Harapan ini disampaikan langsung oleh Direktur Keuangan PT Bank Danamon Indonesia Tbk Muljono Tjandra dalam acara Konferensi Pers Virtual Paparan Kinerja Tahun Buku 2024 Danamon, Selasa (18/2/2025).
Menurut Muljono, hal tersebut nantinya akan memberikan dampak positif, baik bagi Danamon maupun perbankan secara nasional.
“Dari segi perbankan, kita berharap bahwa akan ada satu kali cut lagi dari BI. Kita sebenarnya belum tahu apakah itu akan terjadi di meeting besok atau meeting nantinya, tapi cut ini kita berharap di first half tahun 2025 ini,” ujar Muljono.
Seperti yang diketahui, pada besok hari, Rabu (19/2/2025), BI akan mengumumkan hasil Rapat Dewan Gubernur (RDG) Bulan Februari 2025. Sebelumnya, pada Januari 2025 BI memangkas suku bunga acuan sebesar 25 basis point menjadi 5,75%.

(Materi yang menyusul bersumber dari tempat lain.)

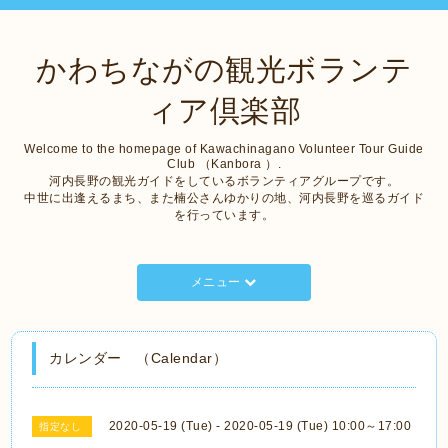
かわちながの観光ボランテ
ィア倶楽部
Welcome to the homepage of Kawachinagano Volunteer Tour Guide
Club （Kanbora ）.
河内長野の観光ガイドをしているボランティアグループです。
中世に出逢えるまち、また楠公さんゆかりの地、河内長野を巡るガイド
を行っています。
メニュー
カレンダー （Calendar）
2020-05-19 (Tue) - 2020-05-19 (Tue) 10:00～17:00
指定なし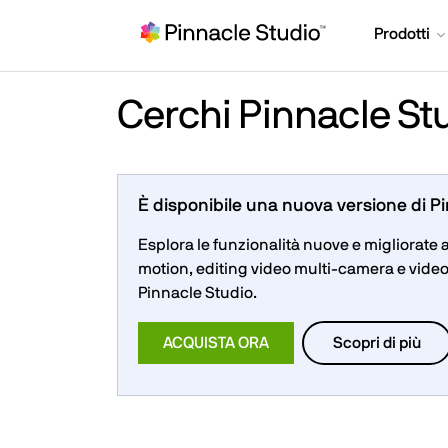
Prodotti
Cerchi Pinnacle St
È disponibile una nuova versione di P
Esplora le funzionalità nuove e migliorat
motion, editing video multi-camera e video 
Pinnacle Studio.
ACQUISTA ORA
Scopri di più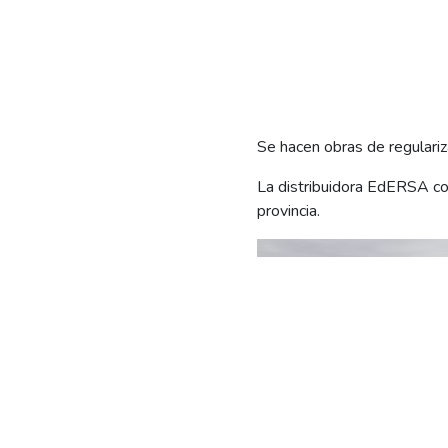
Se hacen obras de regulariza
La distribuidora EdERSA cont
provincia.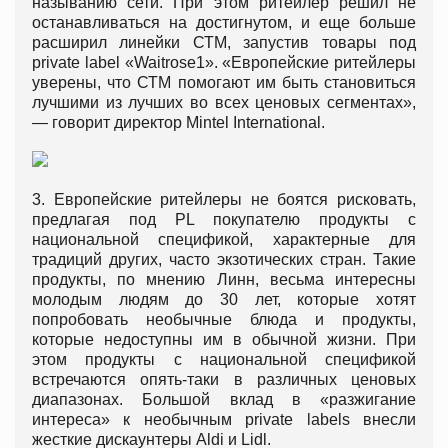
называнию сети. При этом ритейлер решил не
останавливаться на достигнутом, и еще больше
расширил линейки СТМ, запустив товары под
private label «Waitrose1». «Европейские ритейлеры
уверены, что СТМ помогают им быть становиться
лучшими из лучших во всех ценовых сегментах»,
— говорит директор Mintel International.
3. Европейские ритейлеры не боятся рисковать,
предлагая под PL покупателю продукты с
национальной спецификой, характерные для
традиций других, часто экзотических стран. Такие
продукты, по мнению Линн, весьма интересны
молодым людям до 30 лет, которые хотят
попробовать необычные блюда и продукты,
которые недоступны им в обычной жизни. При
этом продукты с национальной спецификой
встречаются опять-таки в различных ценовых
диапазонах. Большой вклад в «разжигание
интереса» к необычным private labels внесли
жесткие дискаунтеры Aldi и Lidl.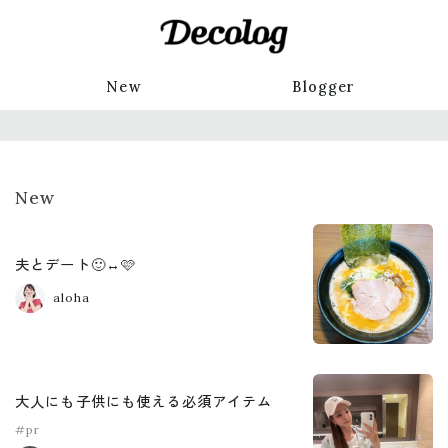
New
Blogger
New
夫とデート🙂‍↔️🩷
aloha
大人にも子供にも使える必須アイテム
#pr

Muljono menjelaskan, peluang penurunan suku bunga ke depan tidak hanya bakal berdampak baik bagi bisnis Danamon, melainkan juga likuiditas diharapkan akan jadi jauh lebih baik.
Sebelumnya diberitakan investortrust.id, dari sisi pendanaan, Danamon membukukan dana pihak ketiga (DPK) sebesar Rp 153,2 triliun, tumbuh 9% year on year (yoy). Pertumbuhan bisnis tersebut menghasilkan pendapatan operasional sebelum pencadangan (PPOP) konsolidasian sebesar Rp 8,3 triliun.
Terkait dengan fungsi intermediasi finansial, penyaluran kredit Danamon didorong oleh pertumbuhan pada lini bisnis enterprise banking and financial institution, SME banking, dan consumer banking. Pada sisi penghimpunan dana, total pendanaan granular mencapai Rp 93,6 triliun, tumbuh 8% yoy.
Dalam hal profitabilitas, Danamon membukukan pendapatan operasional sebesar Rp 18,9 triliun, tumbuh 4% dibandingkan tahun sebelumnya, sementara PPOP tumbuh sebesar 1% yoy, dan laba tahun buku setelah pajak (NPAT) mencapai Rp 3,2 triliun. Lalu, dalam hal rentabilitas, Danamon membukukan margin bunga bersih (NIM) sebesar 7,3%.